ACTIVITY →
Go through the data and copy each line where the word "Molecular" shows up.

Rendered page images:
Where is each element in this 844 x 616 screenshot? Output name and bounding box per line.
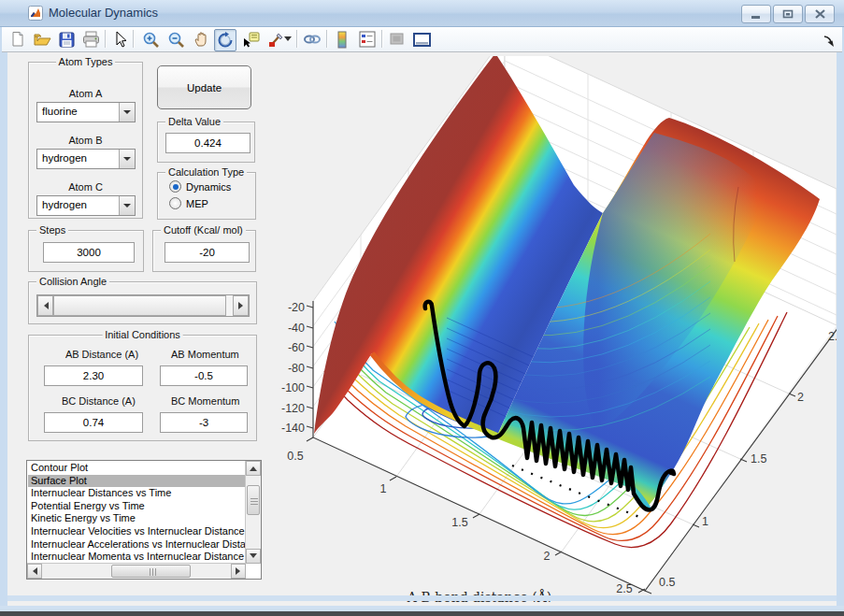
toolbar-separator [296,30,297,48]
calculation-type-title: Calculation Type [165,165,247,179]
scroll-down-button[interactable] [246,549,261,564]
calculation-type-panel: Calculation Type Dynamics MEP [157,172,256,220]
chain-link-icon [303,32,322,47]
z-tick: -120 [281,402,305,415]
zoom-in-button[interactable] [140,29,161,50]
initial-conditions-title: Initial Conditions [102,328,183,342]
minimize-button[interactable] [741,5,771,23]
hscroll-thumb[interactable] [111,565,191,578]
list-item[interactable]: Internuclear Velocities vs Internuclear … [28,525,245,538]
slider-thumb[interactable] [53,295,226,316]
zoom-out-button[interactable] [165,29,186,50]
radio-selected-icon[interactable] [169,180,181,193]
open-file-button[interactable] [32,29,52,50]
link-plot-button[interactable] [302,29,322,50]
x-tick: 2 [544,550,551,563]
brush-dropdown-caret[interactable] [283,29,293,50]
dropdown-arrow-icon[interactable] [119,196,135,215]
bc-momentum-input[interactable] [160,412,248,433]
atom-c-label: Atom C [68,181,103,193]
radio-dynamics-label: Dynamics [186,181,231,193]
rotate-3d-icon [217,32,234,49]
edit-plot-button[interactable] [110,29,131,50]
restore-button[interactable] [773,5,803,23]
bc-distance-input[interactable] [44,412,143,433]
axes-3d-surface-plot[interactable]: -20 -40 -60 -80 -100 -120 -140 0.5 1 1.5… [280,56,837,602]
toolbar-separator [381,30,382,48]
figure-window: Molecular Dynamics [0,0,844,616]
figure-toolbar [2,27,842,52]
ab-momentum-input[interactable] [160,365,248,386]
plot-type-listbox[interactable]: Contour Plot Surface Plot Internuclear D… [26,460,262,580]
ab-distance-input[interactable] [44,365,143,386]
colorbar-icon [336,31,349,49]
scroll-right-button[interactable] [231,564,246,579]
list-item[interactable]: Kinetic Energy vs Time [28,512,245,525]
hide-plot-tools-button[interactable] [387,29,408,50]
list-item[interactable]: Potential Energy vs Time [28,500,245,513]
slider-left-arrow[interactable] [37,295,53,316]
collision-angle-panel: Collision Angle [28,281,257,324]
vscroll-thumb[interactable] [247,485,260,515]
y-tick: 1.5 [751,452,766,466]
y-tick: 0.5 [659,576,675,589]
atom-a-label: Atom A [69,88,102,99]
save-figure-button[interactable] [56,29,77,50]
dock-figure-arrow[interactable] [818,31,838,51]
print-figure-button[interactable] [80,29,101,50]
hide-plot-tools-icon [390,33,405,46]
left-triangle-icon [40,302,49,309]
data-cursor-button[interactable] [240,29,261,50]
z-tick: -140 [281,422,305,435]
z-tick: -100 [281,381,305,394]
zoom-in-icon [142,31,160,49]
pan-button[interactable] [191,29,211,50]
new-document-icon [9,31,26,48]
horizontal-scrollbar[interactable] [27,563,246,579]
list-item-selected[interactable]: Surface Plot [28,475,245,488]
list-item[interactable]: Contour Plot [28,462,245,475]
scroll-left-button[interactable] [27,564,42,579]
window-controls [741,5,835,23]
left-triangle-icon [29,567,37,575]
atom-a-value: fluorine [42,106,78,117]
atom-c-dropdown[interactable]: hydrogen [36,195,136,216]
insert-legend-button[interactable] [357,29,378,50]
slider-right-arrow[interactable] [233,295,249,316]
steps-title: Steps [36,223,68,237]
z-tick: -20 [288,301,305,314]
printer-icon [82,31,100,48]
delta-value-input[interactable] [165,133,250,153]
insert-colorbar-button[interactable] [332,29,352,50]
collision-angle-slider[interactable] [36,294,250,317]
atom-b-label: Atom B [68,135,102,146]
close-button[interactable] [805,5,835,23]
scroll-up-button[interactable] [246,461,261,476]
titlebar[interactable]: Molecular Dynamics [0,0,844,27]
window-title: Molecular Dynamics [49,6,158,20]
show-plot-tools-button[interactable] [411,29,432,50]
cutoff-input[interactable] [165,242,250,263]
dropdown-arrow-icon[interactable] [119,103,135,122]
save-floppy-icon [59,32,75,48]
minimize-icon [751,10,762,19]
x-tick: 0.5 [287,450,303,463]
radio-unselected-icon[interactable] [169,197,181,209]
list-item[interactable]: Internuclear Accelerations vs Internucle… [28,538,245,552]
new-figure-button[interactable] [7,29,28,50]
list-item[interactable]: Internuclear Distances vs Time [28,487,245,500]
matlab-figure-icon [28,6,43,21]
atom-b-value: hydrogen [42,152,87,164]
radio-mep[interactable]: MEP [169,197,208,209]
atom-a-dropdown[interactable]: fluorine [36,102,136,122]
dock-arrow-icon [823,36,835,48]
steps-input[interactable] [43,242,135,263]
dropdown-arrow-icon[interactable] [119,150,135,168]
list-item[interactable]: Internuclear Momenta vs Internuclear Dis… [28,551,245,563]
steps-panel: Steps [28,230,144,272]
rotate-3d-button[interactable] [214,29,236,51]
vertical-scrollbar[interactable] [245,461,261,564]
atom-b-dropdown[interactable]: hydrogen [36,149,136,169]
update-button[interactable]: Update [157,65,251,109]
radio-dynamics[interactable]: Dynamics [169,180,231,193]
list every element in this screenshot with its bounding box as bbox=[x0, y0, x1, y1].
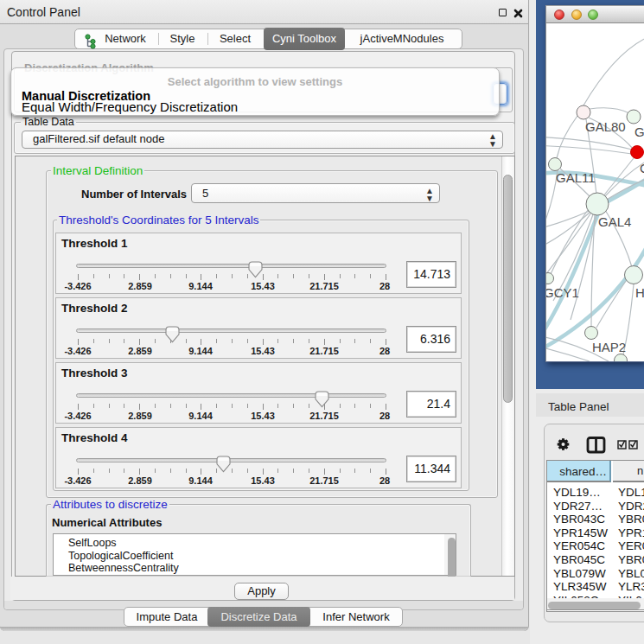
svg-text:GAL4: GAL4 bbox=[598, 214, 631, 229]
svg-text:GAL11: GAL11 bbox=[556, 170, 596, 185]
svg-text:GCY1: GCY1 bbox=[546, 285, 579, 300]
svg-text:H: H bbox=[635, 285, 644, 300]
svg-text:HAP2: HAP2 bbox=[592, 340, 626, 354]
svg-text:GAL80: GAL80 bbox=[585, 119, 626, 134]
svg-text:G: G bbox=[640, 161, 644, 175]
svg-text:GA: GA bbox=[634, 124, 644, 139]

COMPLETED EXERCISE →
figure-window: Molecular Dynamics [0,0,844,616]
titlebar[interactable]: Molecular Dynamics [0,0,844,27]
window-title: Molecular Dynamics [49,6,158,20]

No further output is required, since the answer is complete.